▼

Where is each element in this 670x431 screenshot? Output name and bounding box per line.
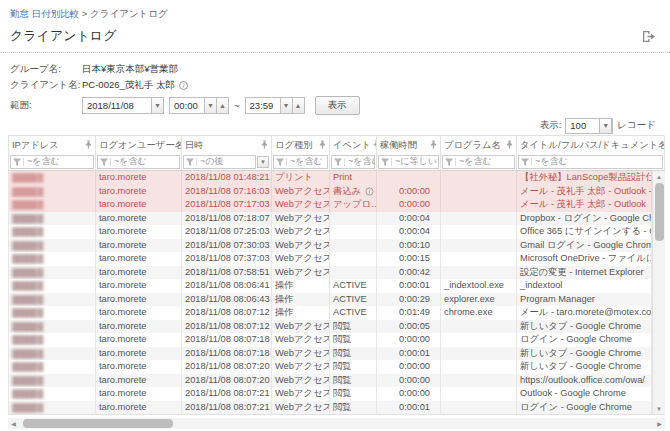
cell-datetime: 2018/11/08 07:16:03: [182, 185, 272, 199]
scroll-left-icon[interactable]: ◀: [8, 418, 19, 429]
export-icon[interactable]: [640, 28, 658, 45]
page-size-dropdown-icon[interactable]: ▼: [599, 118, 612, 134]
filter-cell-title: ~を含む: [517, 153, 665, 171]
client-info-icon[interactable]: i: [179, 81, 188, 90]
time-from-input[interactable]: 00:00: [169, 97, 205, 114]
time-to-up-icon[interactable]: ▲: [292, 97, 305, 114]
filter-input-event[interactable]: ~を含む: [331, 155, 375, 169]
cell-program: [441, 360, 517, 374]
scroll-up-icon[interactable]: ▲: [653, 171, 666, 182]
time-from-up-icon[interactable]: ▲: [216, 97, 229, 114]
filter-funnel-icon: [274, 158, 287, 166]
log-row[interactable]: ▓▓▓▓▓ ▓taro.morete2018/11/08 08:07:12操作A…: [8, 306, 665, 320]
column-header-user[interactable]: ログオンユーザー名: [96, 135, 182, 153]
filter-cell-user: ~を含む: [96, 153, 182, 171]
vertical-scrollbar-thumb[interactable]: [655, 183, 664, 241]
column-header-datetime[interactable]: 日時: [182, 135, 272, 153]
filter-operator-dropdown-icon[interactable]: ▼: [257, 156, 269, 168]
horizontal-scrollbar-thumb[interactable]: [23, 419, 173, 428]
scroll-right-icon[interactable]: ▶: [654, 418, 665, 429]
cell-datetime: 2018/11/08 08:07:18: [182, 333, 272, 347]
log-row[interactable]: ▓▓▓▓▓ ▓taro.morete2018/11/08 07:58:51Web…: [8, 266, 665, 280]
filter-cell-event: ~を含む: [330, 153, 377, 171]
log-row[interactable]: ▓▓▓▓▓ ▓taro.morete2018/11/08 08:07:18Web…: [8, 333, 665, 347]
horizontal-scrollbar[interactable]: ◀ ▶: [8, 418, 665, 429]
cell-type: Webアクセス: [272, 198, 330, 212]
column-header-label: ログオンユーザー名: [99, 136, 182, 154]
pin-icon[interactable]: [430, 140, 437, 149]
cell-datetime: 2018/11/08 08:07:20: [182, 360, 272, 374]
page-size-select[interactable]: 100▼: [565, 118, 613, 134]
pin-icon[interactable]: [506, 140, 513, 149]
column-header-ip[interactable]: IPアドレス: [8, 135, 96, 153]
cell-program: [441, 185, 517, 199]
filter-input-user[interactable]: ~を含む: [97, 155, 180, 169]
table-header-row: IPアドレスログオンユーザー名日時ログ種別イベント稼働時間プログラム名タイトル/…: [8, 135, 665, 153]
column-header-title[interactable]: タイトル/フルパス/ドキュメント名: [517, 135, 665, 153]
log-row[interactable]: ▓▓▓▓▓ ▓taro.morete2018/11/08 07:25:03Web…: [8, 225, 665, 239]
column-header-program[interactable]: プログラム名: [441, 135, 517, 153]
log-row[interactable]: ▓▓▓▓▓ ▓taro.morete2018/11/08 08:06:43操作A…: [8, 293, 665, 307]
filter-input-type[interactable]: ~を含む: [273, 155, 328, 169]
cell-duration: 0:00:00: [377, 374, 441, 388]
log-row[interactable]: ▓▓▓▓▓ ▓taro.morete2018/11/08 07:18:07Web…: [8, 212, 665, 226]
cell-datetime: 2018/11/08 07:30:03: [182, 239, 272, 253]
date-dropdown-icon[interactable]: ▼: [151, 97, 164, 114]
cell-title: ログイン - Google Chrome: [517, 333, 652, 347]
cell-user: taro.morete: [96, 333, 182, 347]
log-row[interactable]: ▓▓▓▓▓ ▓taro.morete2018/11/08 08:07:21Web…: [8, 387, 665, 401]
column-header-type[interactable]: ログ種別: [272, 135, 330, 153]
filter-cell-type: ~を含む: [272, 153, 330, 171]
log-row[interactable]: ▓▓▓▓▓ ▓taro.morete2018/11/08 01:48:21プリン…: [8, 171, 665, 185]
log-row[interactable]: ▓▓▓▓▓ ▓taro.morete2018/11/08 08:07:21Web…: [8, 401, 665, 415]
cell-event: [330, 252, 377, 266]
log-row[interactable]: ▓▓▓▓▓ ▓taro.morete2018/11/08 08:07:20Web…: [8, 360, 665, 374]
date-input[interactable]: 2018/11/08: [82, 97, 152, 114]
cell-ip: ▓▓▓▓▓ ▓: [8, 225, 96, 239]
log-row[interactable]: ▓▓▓▓▓ ▓taro.morete2018/11/08 07:17:03Web…: [8, 198, 665, 212]
log-row[interactable]: ▓▓▓▓▓ ▓taro.morete2018/11/08 07:37:03Web…: [8, 252, 665, 266]
cell-duration: 0:00:00: [377, 185, 441, 199]
cell-duration: 0:00:00: [377, 360, 441, 374]
cell-user: taro.morete: [96, 252, 182, 266]
log-row[interactable]: ▓▓▓▓▓ ▓taro.morete2018/11/08 07:30:03Web…: [8, 239, 665, 253]
cell-duration: 0:00:42: [377, 266, 441, 280]
log-row[interactable]: ▓▓▓▓▓ ▓taro.morete2018/11/08 07:16:03Web…: [8, 185, 665, 199]
column-header-label: ログ種別: [275, 136, 313, 154]
filter-input-program[interactable]: ~を含む: [442, 155, 515, 169]
cell-event: 閲覧: [330, 347, 377, 361]
filter-input-ip[interactable]: ~を含む: [10, 155, 94, 169]
column-header-duration[interactable]: 稼働時間: [377, 135, 441, 153]
filter-input-duration[interactable]: ~に等しい: [378, 155, 439, 169]
log-row[interactable]: ▓▓▓▓▓ ▓taro.morete2018/11/08 08:07:18Web…: [8, 347, 665, 361]
event-info-icon[interactable]: i: [366, 187, 374, 195]
cell-type: Webアクセス: [272, 239, 330, 253]
ip-address-redacted: ▓▓▓▓▓ ▓: [12, 281, 42, 290]
cell-user: taro.morete: [96, 171, 182, 185]
log-row[interactable]: ▓▓▓▓▓ ▓taro.morete2018/11/08 08:07:20Web…: [8, 374, 665, 388]
log-row[interactable]: ▓▓▓▓▓ ▓taro.morete2018/11/08 08:06:41操作A…: [8, 279, 665, 293]
show-button[interactable]: 表示: [315, 96, 360, 115]
cell-program: chrome.exe: [441, 306, 517, 320]
filter-input-title[interactable]: ~を含む: [518, 155, 663, 169]
cell-duration: [377, 171, 441, 185]
cell-datetime: 2018/11/08 08:07:12: [182, 306, 272, 320]
vertical-scrollbar[interactable]: ▲ ▼: [652, 171, 665, 414]
cell-title: Gmail ログイン - Google Chrome: [517, 239, 652, 253]
cell-type: Webアクセス: [272, 333, 330, 347]
pin-icon[interactable]: [319, 140, 326, 149]
ip-address-redacted: ▓▓▓▓▓ ▓: [12, 349, 42, 358]
column-header-event[interactable]: イベント: [330, 135, 377, 153]
log-row[interactable]: ▓▓▓▓▓ ▓taro.morete2018/11/08 08:07:12Web…: [8, 320, 665, 334]
pin-icon[interactable]: [85, 140, 92, 149]
cell-program: [441, 320, 517, 334]
scroll-down-icon[interactable]: ▼: [653, 403, 666, 414]
time-to-input[interactable]: 23:59: [245, 97, 281, 114]
ip-address-redacted: ▓▓▓▓▓ ▓: [12, 376, 42, 385]
breadcrumb-link-attendance[interactable]: 勤怠 日付別比較: [10, 8, 79, 19]
filter-input-datetime[interactable]: ~の後: [183, 155, 256, 169]
pin-icon[interactable]: [261, 140, 268, 149]
filter-placeholder: ~を含む: [287, 155, 323, 168]
cell-datetime: 2018/11/08 07:25:03: [182, 225, 272, 239]
cell-program: [441, 171, 517, 185]
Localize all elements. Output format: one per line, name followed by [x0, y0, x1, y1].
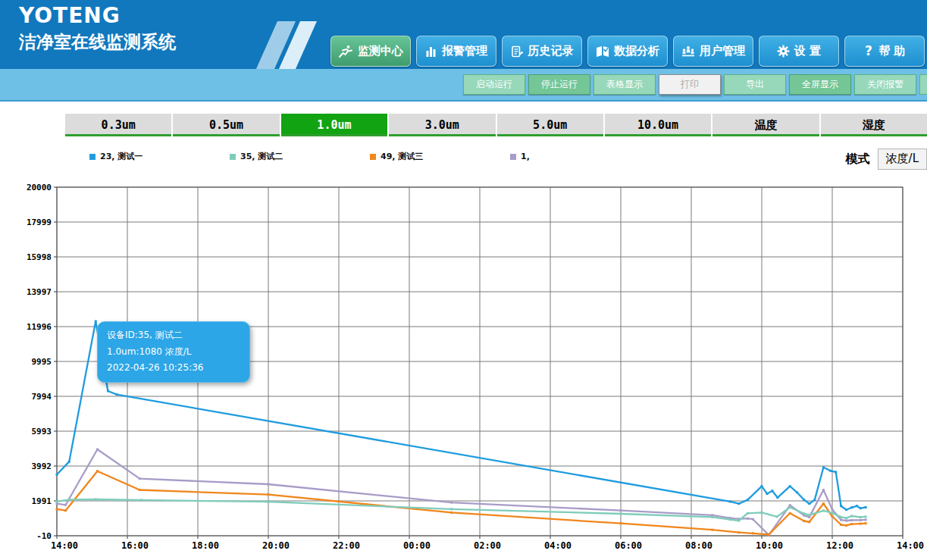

▲

PROBLEM TO SOLVE —
Search the data above for the word "input" and show every line that has it.

REPLY TO THE EXERCISE —
time-from-input[interactable]: 00:00: [169, 97, 205, 114]
filter-input-event[interactable]: ~を含む: [331, 155, 375, 169]
filter-input-user[interactable]: ~を含む: [97, 155, 180, 169]
filter-input-type[interactable]: ~を含む: [273, 155, 328, 169]
date-input[interactable]: 2018/11/08: [82, 97, 152, 114]
filter-input-program[interactable]: ~を含む: [442, 155, 515, 169]
filter-input-ip[interactable]: ~を含む: [10, 155, 94, 169]
filter-input-duration[interactable]: ~に等しい: [378, 155, 439, 169]
filter-input-title[interactable]: ~を含む: [518, 155, 663, 169]
time-to-input[interactable]: 23:59: [245, 97, 281, 114]
filter-input-datetime[interactable]: ~の後: [183, 155, 256, 169]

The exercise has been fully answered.